I am not saying that every appeal I send is always “to my entire less minus the Ask Exclude”. Sometimes I do send a special appeal to a select group of partners. But I generally start with everyone, remove the Ask Exclude, then tweak the list from there.

Act your Age

Last week one of my partners alerted me he had just sent his last gift as he was retiring. Their first gift was 24 years ago when I first reported to my assignment. What a legacy! [They actually alerted me a year ago this day was coming, for which I was grateful too.]

I love that TNT enables me to see all of those gifts, their lifetime total, number of gifts, etc.
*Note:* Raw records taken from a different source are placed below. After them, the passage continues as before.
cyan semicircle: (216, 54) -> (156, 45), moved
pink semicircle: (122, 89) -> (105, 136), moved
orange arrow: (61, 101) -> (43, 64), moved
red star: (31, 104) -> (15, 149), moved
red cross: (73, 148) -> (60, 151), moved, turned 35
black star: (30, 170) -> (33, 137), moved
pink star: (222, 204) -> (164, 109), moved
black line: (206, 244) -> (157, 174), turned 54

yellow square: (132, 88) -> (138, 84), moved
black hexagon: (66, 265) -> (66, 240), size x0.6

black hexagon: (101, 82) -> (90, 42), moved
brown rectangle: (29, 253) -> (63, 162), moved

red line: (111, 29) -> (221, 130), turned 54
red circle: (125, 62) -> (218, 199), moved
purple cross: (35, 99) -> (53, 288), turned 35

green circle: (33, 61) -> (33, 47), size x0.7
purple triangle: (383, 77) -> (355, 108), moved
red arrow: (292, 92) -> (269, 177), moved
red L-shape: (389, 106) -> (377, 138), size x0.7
What TNT does not do, however, is tell me the giving of all my partners by their age (or, rather, their age relative to my own age).
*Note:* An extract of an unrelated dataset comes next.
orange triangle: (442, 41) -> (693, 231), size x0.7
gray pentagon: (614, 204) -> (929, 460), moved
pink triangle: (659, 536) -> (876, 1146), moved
Many years ago I began testing a theory that “the average age of my financial partners is about 15 years older than I am”. This makes sense to me, because when I first went into mission work at age 24, most of my contemporaries did not have sufficient incomes to support me, and those just older were just getting started with homes and families. So it was the 40-50 age group that made up the bulk of my initial team. And since many of those are still giving, even as I have aged to 50 this year, my team has aged with me.

Over time the partners “around my age” (within 5 years of my age) have increased in number and in terms of proportional giving, such that they are currently my largest group (but not a majority) . However, even today, after 27 years in ministry, the #2 and #3 groups are the 20-30 and 15-20 years older than me groups. Combined, this age group provides 40% of our support. (This is a concerning issue for my next 15 years in ministry, but that is not the focus of this blog post!)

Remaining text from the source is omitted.